══ DATA ══
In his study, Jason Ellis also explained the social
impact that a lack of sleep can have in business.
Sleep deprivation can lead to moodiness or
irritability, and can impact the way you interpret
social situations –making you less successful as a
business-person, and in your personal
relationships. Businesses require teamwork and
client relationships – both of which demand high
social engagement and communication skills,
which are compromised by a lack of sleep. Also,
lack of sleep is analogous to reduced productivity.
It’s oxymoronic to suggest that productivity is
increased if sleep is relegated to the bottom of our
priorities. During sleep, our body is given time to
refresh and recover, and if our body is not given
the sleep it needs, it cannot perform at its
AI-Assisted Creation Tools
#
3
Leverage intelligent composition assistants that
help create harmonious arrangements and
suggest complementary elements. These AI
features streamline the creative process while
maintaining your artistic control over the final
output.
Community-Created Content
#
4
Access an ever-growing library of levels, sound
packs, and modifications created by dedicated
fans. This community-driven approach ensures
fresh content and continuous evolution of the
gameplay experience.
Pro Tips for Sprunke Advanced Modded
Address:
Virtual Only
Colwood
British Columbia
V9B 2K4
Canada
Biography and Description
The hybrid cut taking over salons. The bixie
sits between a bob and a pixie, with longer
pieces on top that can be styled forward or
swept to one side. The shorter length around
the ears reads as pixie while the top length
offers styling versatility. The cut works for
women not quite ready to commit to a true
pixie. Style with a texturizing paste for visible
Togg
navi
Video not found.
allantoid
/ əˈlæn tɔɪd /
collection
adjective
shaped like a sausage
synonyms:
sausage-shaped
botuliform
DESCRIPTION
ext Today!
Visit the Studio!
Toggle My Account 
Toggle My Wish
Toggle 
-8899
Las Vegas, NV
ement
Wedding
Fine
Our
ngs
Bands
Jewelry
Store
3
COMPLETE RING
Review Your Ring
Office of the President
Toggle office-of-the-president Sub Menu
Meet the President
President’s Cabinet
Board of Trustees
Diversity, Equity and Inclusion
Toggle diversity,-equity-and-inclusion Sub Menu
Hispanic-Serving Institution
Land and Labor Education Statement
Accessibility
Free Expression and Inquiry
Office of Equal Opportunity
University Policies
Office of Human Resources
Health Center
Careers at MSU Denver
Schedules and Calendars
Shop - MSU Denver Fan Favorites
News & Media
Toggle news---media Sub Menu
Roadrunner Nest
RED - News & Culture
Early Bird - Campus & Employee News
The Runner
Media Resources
═══
__DIRECTIONS__:
Your answer should consist of each line of the data above in which the word "that" occurs.

__TASK ANSWER__:
impact that a lack of sleep can have in business.
It’s oxymoronic to suggest that productivity is
Leverage intelligent composition assistants that
pieces on top that can be styled forward or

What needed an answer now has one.